• [EXERCISE BRIEF]:
The part below that opens with the line containing "سيحصل على كمية محدودة جدا" and closes with the line containing "Выплаты: Раз в месяц" should be copied exactly, minus any pictures.

Collected data:

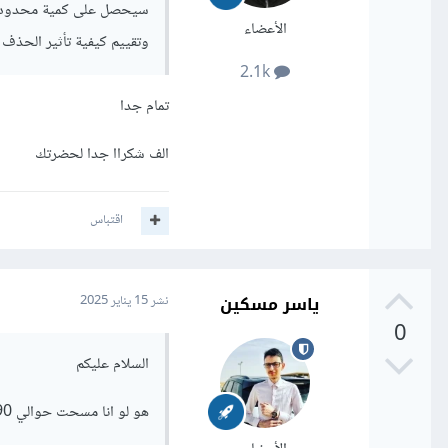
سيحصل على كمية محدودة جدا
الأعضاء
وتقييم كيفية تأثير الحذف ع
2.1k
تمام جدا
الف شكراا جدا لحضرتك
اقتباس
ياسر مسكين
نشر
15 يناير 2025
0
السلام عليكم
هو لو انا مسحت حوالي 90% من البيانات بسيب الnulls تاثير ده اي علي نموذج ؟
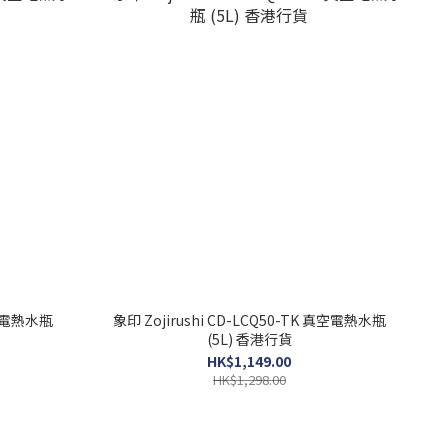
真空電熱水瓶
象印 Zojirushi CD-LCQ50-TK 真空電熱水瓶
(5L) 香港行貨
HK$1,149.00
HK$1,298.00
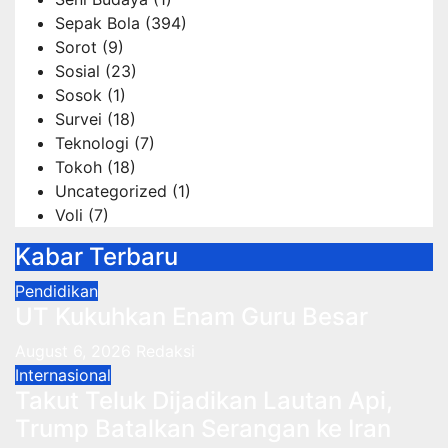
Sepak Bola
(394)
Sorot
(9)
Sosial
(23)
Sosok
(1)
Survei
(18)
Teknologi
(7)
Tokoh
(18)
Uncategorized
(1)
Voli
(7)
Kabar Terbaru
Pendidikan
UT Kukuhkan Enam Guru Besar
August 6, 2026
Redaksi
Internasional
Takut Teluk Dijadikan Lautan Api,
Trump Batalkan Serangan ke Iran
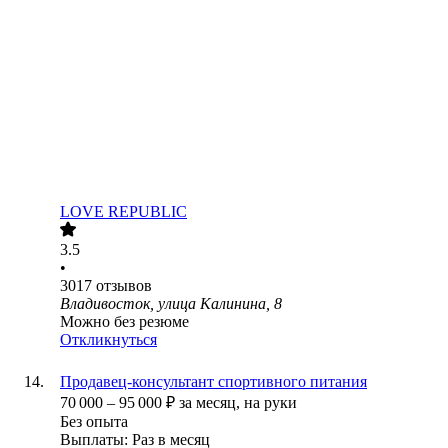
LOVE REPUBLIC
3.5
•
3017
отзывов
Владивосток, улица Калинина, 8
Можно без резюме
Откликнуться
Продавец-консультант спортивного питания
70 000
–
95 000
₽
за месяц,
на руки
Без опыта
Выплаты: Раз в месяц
...
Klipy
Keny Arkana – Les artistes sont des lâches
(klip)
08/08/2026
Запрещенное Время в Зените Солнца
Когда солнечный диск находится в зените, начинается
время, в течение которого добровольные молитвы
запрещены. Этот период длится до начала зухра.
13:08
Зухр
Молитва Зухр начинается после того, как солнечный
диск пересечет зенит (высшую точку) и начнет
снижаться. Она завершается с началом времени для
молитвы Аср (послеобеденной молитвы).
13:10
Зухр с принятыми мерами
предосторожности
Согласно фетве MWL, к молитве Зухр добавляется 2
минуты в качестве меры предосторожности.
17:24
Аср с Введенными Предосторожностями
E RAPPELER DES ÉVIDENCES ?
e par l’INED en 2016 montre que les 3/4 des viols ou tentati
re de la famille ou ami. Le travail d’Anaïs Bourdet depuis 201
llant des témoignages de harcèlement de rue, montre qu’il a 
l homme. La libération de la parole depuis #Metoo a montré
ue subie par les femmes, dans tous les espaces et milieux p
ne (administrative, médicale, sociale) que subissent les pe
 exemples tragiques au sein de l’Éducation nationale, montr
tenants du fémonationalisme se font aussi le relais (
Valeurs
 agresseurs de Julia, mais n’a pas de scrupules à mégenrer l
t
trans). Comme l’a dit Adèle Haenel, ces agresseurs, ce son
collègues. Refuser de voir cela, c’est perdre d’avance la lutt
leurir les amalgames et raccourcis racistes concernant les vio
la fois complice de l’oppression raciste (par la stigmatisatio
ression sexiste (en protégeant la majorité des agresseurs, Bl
--
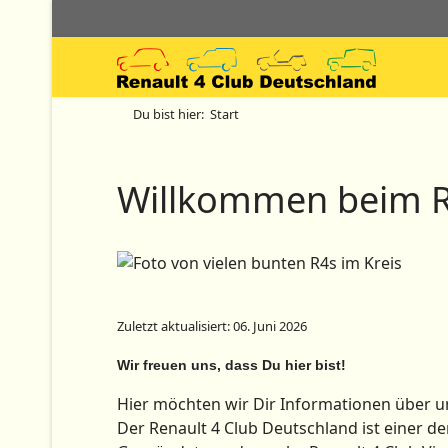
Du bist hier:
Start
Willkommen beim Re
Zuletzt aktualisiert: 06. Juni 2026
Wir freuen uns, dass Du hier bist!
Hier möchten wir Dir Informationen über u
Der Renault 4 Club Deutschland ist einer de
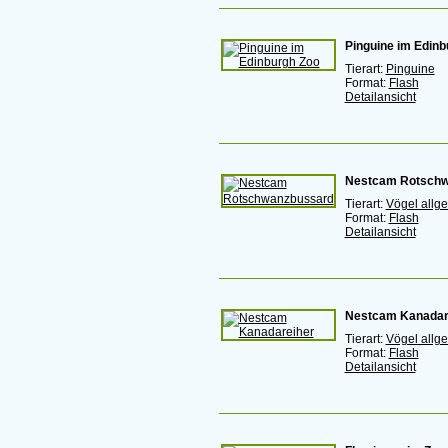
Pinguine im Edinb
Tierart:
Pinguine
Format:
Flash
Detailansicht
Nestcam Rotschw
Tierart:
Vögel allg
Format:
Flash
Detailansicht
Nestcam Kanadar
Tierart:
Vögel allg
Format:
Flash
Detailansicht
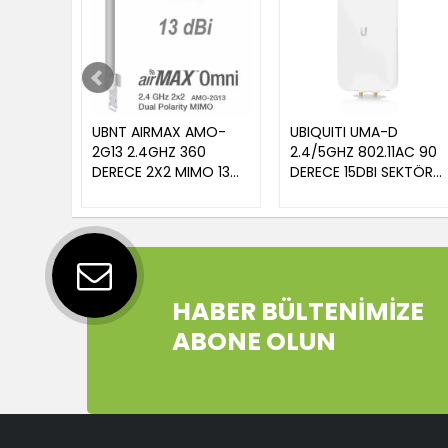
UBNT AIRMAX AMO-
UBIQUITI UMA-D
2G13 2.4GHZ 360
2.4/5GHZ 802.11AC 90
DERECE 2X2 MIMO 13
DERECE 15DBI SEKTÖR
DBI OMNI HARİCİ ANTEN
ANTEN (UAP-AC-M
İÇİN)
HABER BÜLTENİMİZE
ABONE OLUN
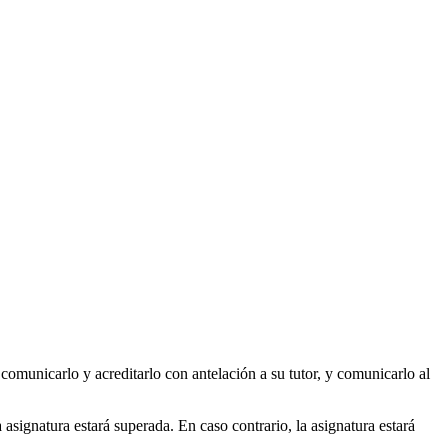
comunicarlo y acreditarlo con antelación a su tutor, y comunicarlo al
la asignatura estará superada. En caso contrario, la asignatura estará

• [SOLVED PROBLEM]:
سيحصل على كمية محدودة جدا
الأعضاء
وتقييم كيفية تأثير الحذف ع
2.1k
تمام جدا
الف شكراا جدا لحضرتك
اقتباس
ياسر مسكين
نشر
15 يناير 2025
0
السلام عليكم
هو لو انا مسحت حوالي 90% من البيانات بسيب الnulls تاثير ده اي علي نموذج ؟
真空電熱水瓶
象印 Zojirushi CD-LCQ50-TK 真空電熱水瓶
(5L) 香港行貨
HK$1,149.00
HK$1,298.00
Sepak Bola
(394)
Sorot
(9)
Sosial
(23)
Sosok
(1)
Survei
(18)
Teknologi
(7)
Tokoh
(18)
Uncategorized
(1)
Voli
(7)
Kabar Terbaru
Pendidikan
UT Kukuhkan Enam Guru Besar
August 6, 2026
Redaksi
Internasional
Takut Teluk Dijadikan Lautan Api,
Trump Batalkan Serangan ke Iran
LOVE REPUBLIC
3.5
•
3017
отзывов
Владивосток, улица Калинина, 8
Можно без резюме
Откликнуться
Продавец-консультант спортивного питания
70 000
–
95 000
₽
за месяц,
на руки
Без опыта
Выплаты: Раз в месяц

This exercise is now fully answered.